Becky Jacobson, Elsley's neighbor, is a nurse who helped out.
"Anyone who has had aggressive chemotherapy feels very sick, and you forget that it's temporary and for your own good," Jacobson said. "It's a truly intense, unpleasant experience, and then your hair falls out. There isn't much to recommend it, except you get better."
In spite of her past health struggles, Elsley was up for the fight. She'd grown up in England and made a new life for herself in America after her first battle with cancer.
She'd also worked for a time as a boatsman's assistant on Grand Canyon river trips, according to her husband, who described her as having a radiant energy. She still loved the water, and kept in shape by swimming laps.
"She's tough," said Jacobson. "You don't think that when you meet her, because she's this small, proper English person, but she's tough."
One of the quilts Elsley created was about healing, and how she'd know it was happening to her.

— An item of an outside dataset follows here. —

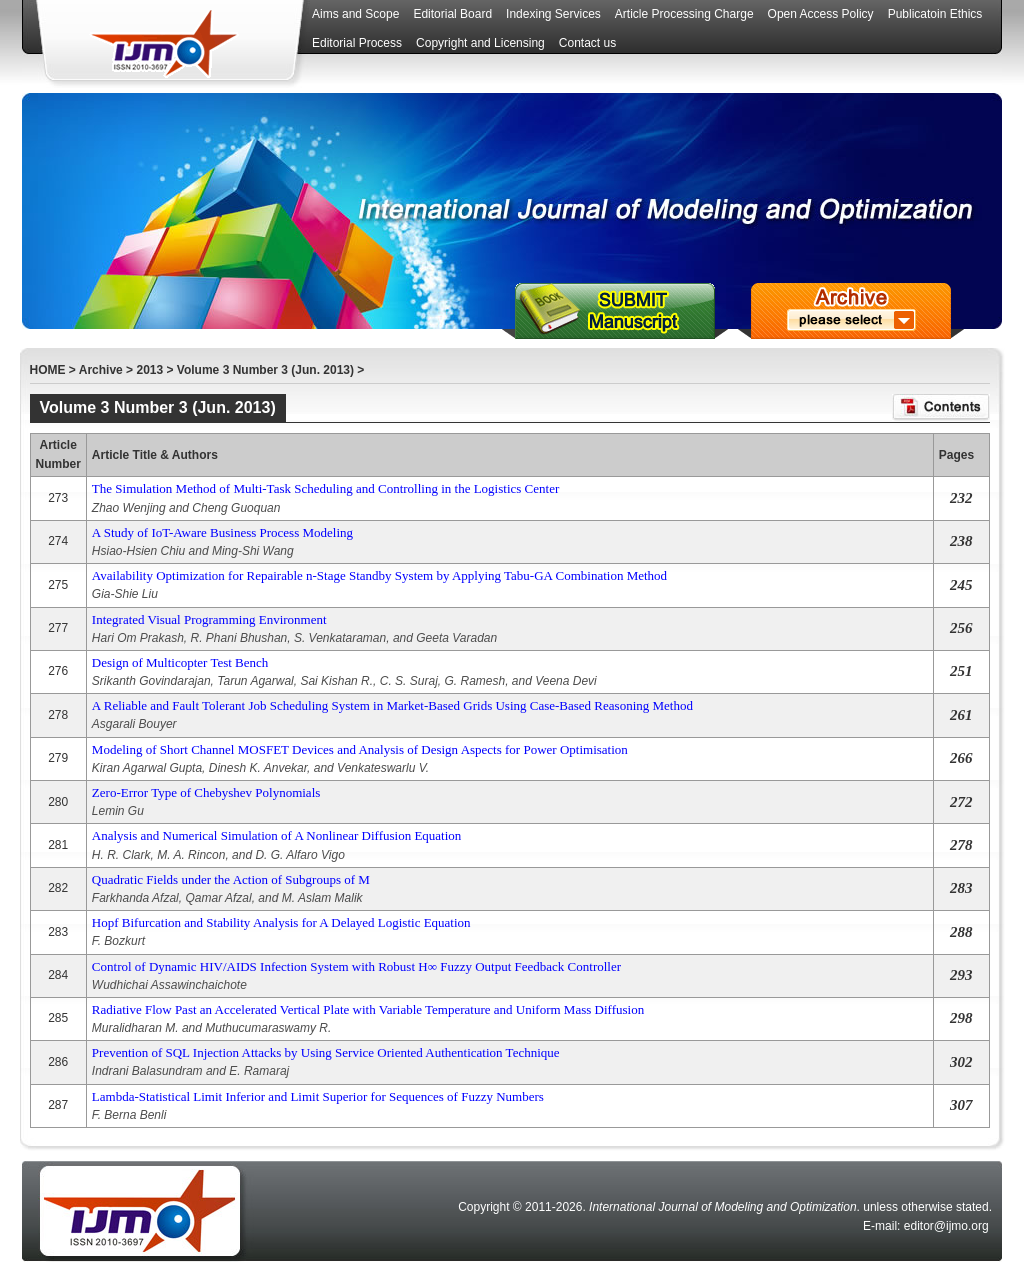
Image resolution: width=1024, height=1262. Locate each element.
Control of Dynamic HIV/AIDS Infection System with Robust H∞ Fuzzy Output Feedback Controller (356, 966)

"One of the effects of the chemotherapy is that your fingernails become ridged," she said, explaining that as the drugs destroy fast-growing cancer cells, they do the same to fast-growing cells in hair and fingernails. "When those ridges grew out, I knew the chemo was leaving."

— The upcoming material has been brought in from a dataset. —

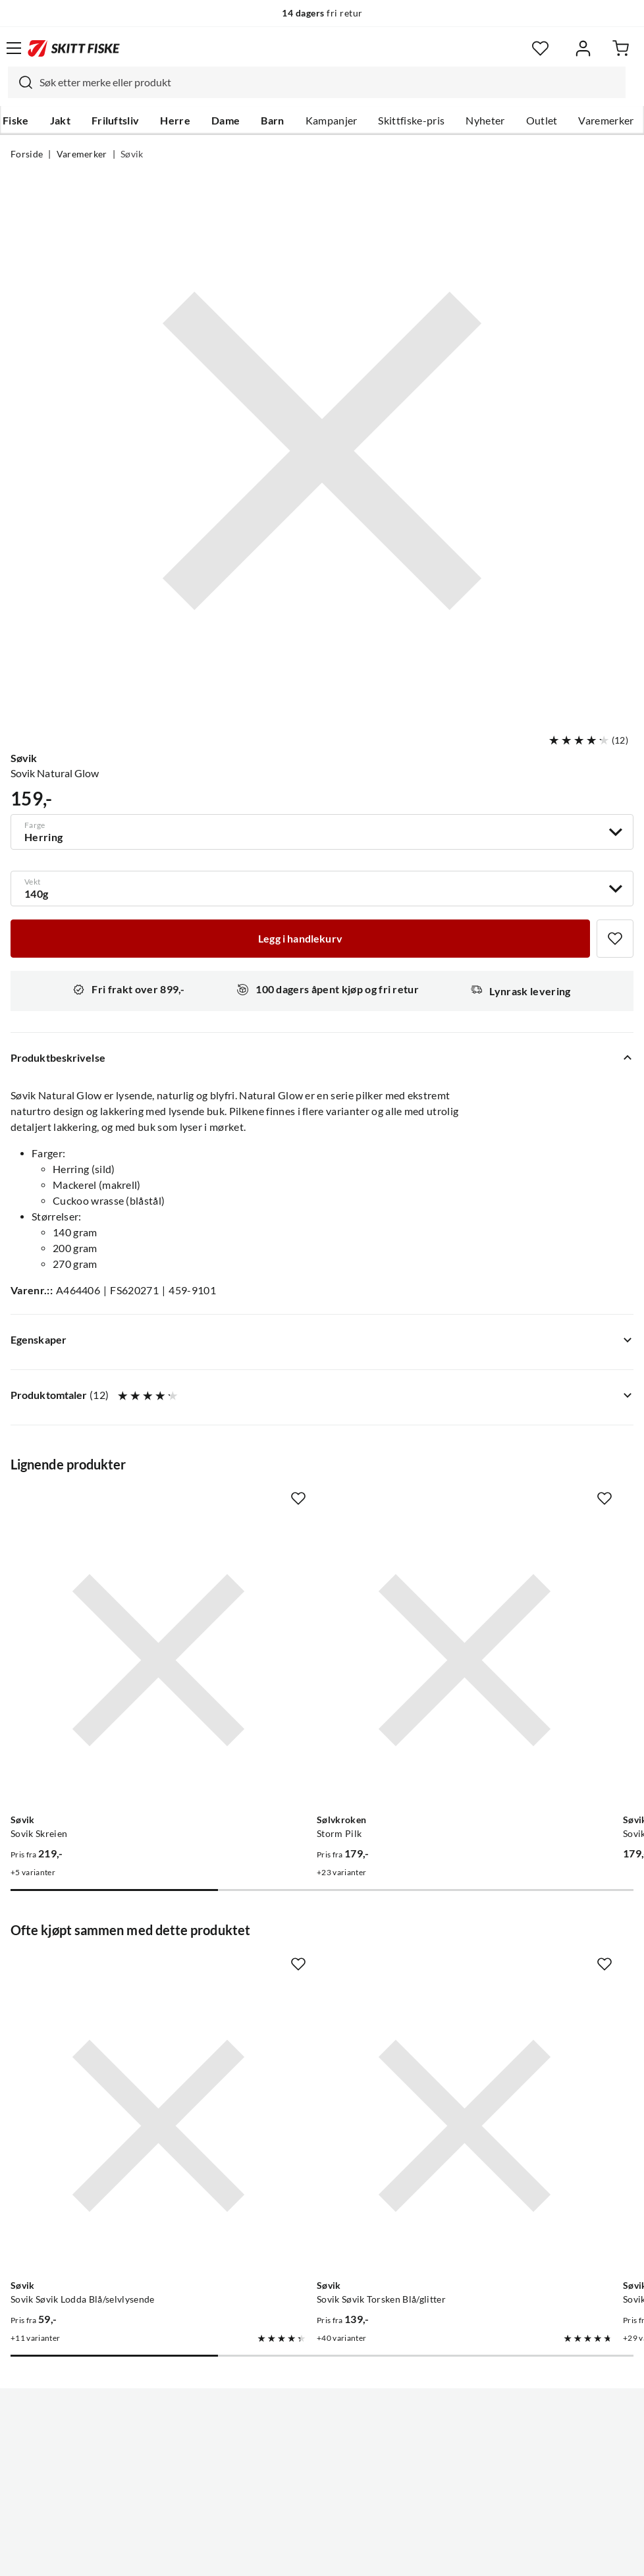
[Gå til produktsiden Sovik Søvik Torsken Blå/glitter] (308, 1970)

Other signs of healing were getting outdoors, being able to swim, and getting back to work.
She returned to work this fall, and is teaching an honors class called "Text and Textiles."
"We are going to dye next Thursday," Elsley announced to her class on Sept. 5. "We are prepared to dye."
She was talking about the creative process of adding color to fabric, but what she shared with students to calm their nerves came from lessons taught by cancer.
"This is my mantra," she said, pointing to writing on the wall: Playing is good. Mistakes are necessary to learning. Don't hurry. Do something creative every day. Keep asking "What if?" Then try it.
When asked how a dyeing experiment would turn out, Elsley replied:
"We don't know yet. ... Can you live with that? Trust in the process. In the end you have something you like -- or you don't, and that's OK. You'll learn something from it."